Fu un tempo dominante nella dottrina e nella giurisprudenza l'opinione che l'art. 571 si applicasse
anche ai muri di cinta, e quindi le norme circa le distanze legali nelle costruzioni, in particolare l'obbligo di osservare l'intercapedine minima di tre metri, si ritenevano applicabili tanto se si trattava di costruire un muro di cinta di fronte a un edificio preesistente, quanto se si trattava di costruire un edificio di fronte a un preesistente muro di cinta.

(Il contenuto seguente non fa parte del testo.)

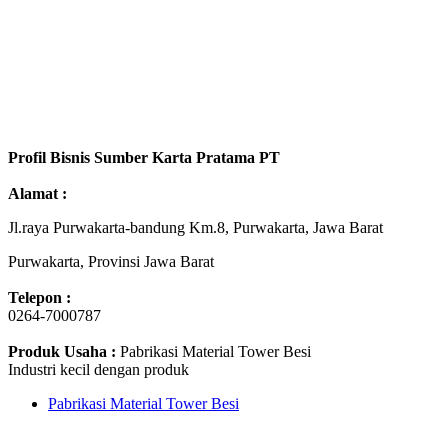
Profil Bisnis Sumber Karta Pratama PT
Alamat :
Jl.raya Purwakarta-bandung Km.8, Purwakarta, Jawa Barat
Purwakarta, Provinsi Jawa Barat
Telepon :
0264-7000787
Produk Usaha :
Pabrikasi Material Tower Besi
Industri kecil dengan produk
Pabrikasi Material Tower Besi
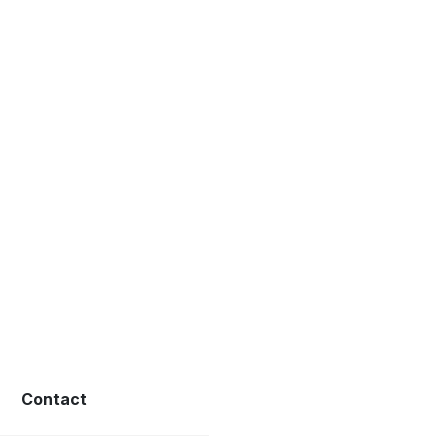
Contact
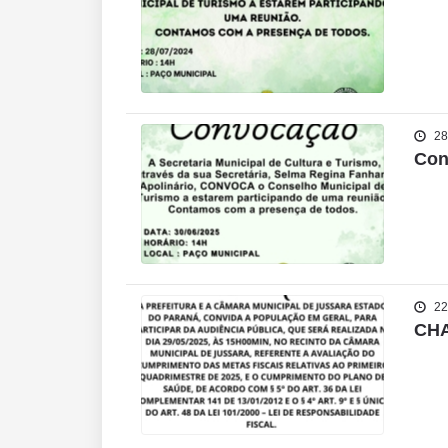
28
Con
22
CHA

In questo senso si era affermata la Cassazione di Torino in una numerosa serie di decisioni, e nello stesso senso decisero la Cassazione di Roma sia come Corte territoriale, a Sezione semplice, sia a Sezioni unite, e mantenne questa tesi anche divenuta Cassazione del Regno fino al 1928.
Sennonché una
deroga al principio generale dell' applicabilità dell'art. 571 ai muri di cinta venne a manifestarsi nella giurisprudenza della Cassazione del Regno a cominciare dal 1925 rispetto ai muri divisori nelle città e sobborghi (art. 559 cod. 1865, corrispondente all'art.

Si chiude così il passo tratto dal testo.